Here’s a scene with Gable playing Big Bad Wolf to MacDonald’s Little Red Riding Hood, and with some Godly rigmarole thrown in. It offers a fair idea of what the whole picture is like — saints and sinners side by side. MacDonald’s timorousness in the last seconds of this clip is, I think, the wittiest bit of acting she ever did. Elsewhere in the picture, she’s up to her usual, artificial tricks — indignant little sniffs, silent era pantomime gestures and so forth. Her acting in this scene isn’t exactly realistic, either, but it’s specific, beautifully timed and very funny. The way her eyes dart about before she she speaks Blackie’s name, and the fraidy-cat whisper she employs when she says, “Blehckie . . .” give the impression that she believes she has just taken her first uncertain step down the primrose path to Perdition. I think it’s hilarious. Billie Burke couldn’t have played this moment better.
Blackie’s atheism is just scornful enough to let you know that he’ll have to convert in the final reel, after the vengeful God has set his rafters a-rattling and crushed thousands of sinners, women, children and dress extras under piles of balsa wood debris.

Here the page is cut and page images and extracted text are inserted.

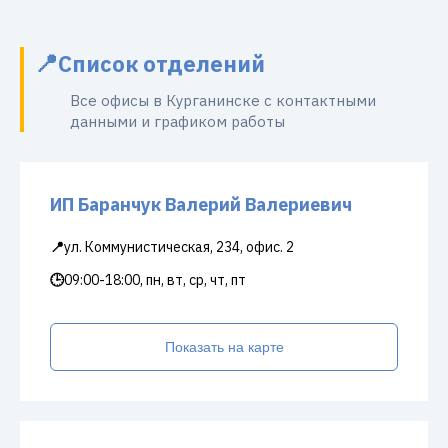
Список отделений
Все офисы в Курганинске с контактными
данными и графиком работы
ИП Баранчук Валерий Валериевич
📍
ул. Коммунистическая, 234, офис. 2
🕒
09:00-18:00, пн, вт, ср, чт, пт
Показать на карте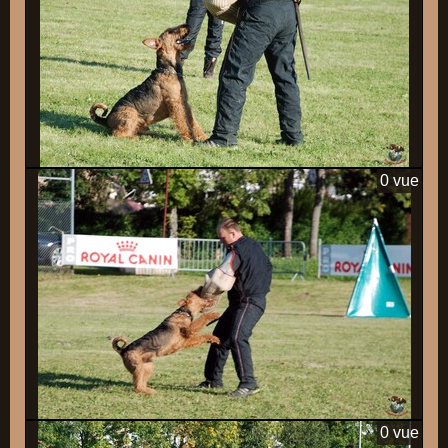
0 vue
0 vue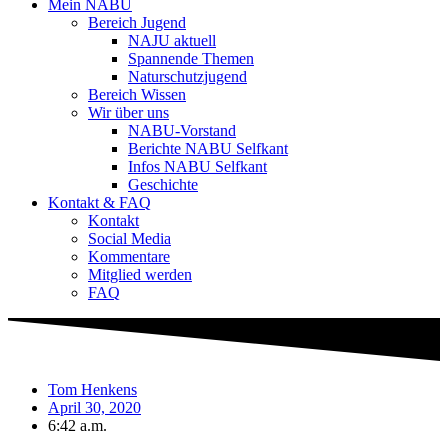
Mein NABU
Bereich Jugend
NAJU aktuell
Spannende Themen
Naturschutzjugend
Bereich Wissen
Wir über uns
NABU-Vorstand
Berichte NABU Selfkant
Infos NABU Selfkant
Geschichte
Kontakt & FAQ
Kontakt
Social Media
Kommentare
Mitglied werden
FAQ
Tom Henkens
April 30, 2020
6:42 a.m.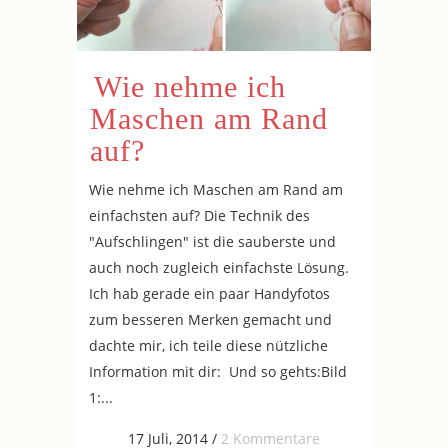
Wie nehme ich
Maschen am Rand
auf?
Wie nehme ich Maschen am Rand am
einfachsten auf? Die Technik des
"Aufschlingen" ist die sauberste und
auch noch zugleich einfachste Lösung.
Ich hab gerade ein paar Handyfotos
zum besseren Merken gemacht und
dachte mir, ich teile diese nützliche
Information mit dir: Und so gehts:Bild
1:...
17 Juli, 2014
/
2 Kommentare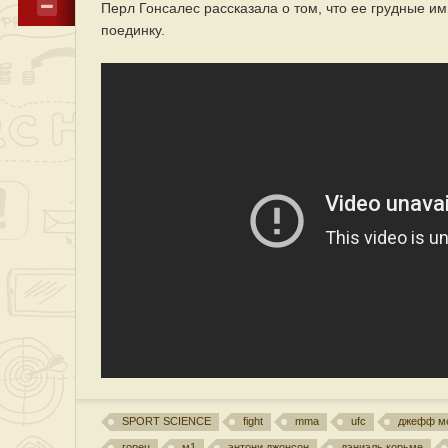
Перл Гонсалес рассказала о том, что ее грудные им
поединку.
SPORT SCIENCE
fight
mma
ufc
джефф м
горец
м1
энтони джонсон
дэниэль корьме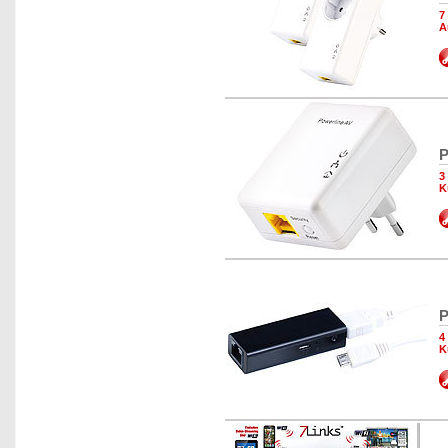
7
A
P
3
K
P
4
K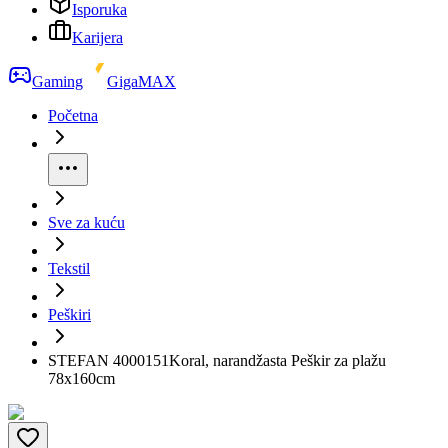
Isporuka
Karijera
Gaming
GigaMAX
Početna
Sve za kuću
Tekstil
Peškiri
STEFAN 4000151Koral, narandžasta Peškir za plažu
78x160cm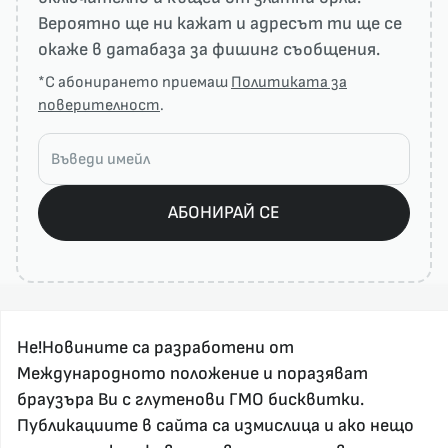
Вероятно ще ни кажат и адресът ти ще се
окаже в датабаза за фишинг съобщения.
*С абонирането приемаш
Политиката за
поверителност
.
АБОНИРАЙ СЕ
Не!Новините са разработени от
Международното положение и поразяват
браузъра Ви с глутенови ГМО бисквитки.
Публикациите в сайта са измислица и ако нещо
За реклама и връзка с нас, пишете на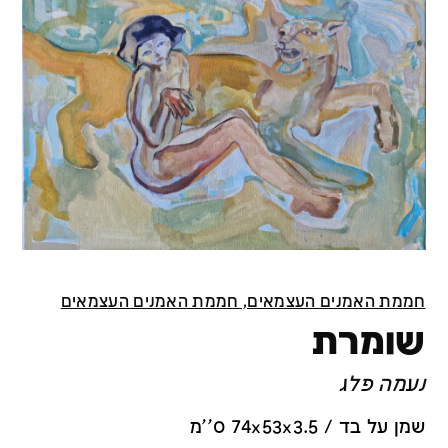
חממת האמנים העצמאים, חממת האמנים העצמאים
שומרת
נעמה פלג
שמן על בד / 74x53x3.5 ס''מ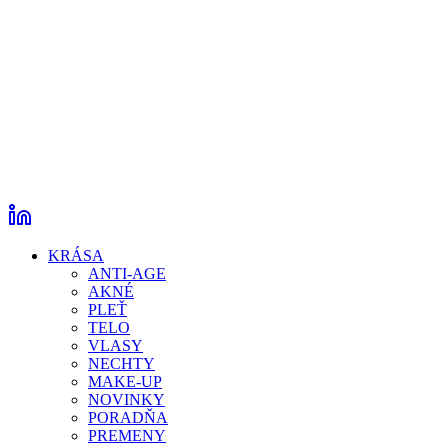
KRÁSA
ANTI-AGE
AKNÉ
PLEŤ
TELO
VLASY
NECHTY
MAKE-UP
NOVINKY
PORADŇA
PREMENY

As a matter of fact, the earthquake sequence is thrilling. The special effects are astonishingly realistic; the juxtaposition of ceilings caving in, walls crumbling, buildings collapsing, pavement opening up, followed by moments of quiet and then even more calamitous aftershocks — sudden explosions, fireballs, nearly-rescued victims being buried under new torrents of falling bricks — it’s all very life-like and terrifying. And unlike nearly every disaster flick that followed “San Francisco,” the story does not seem like it’s simply marking time before the disaster strikes.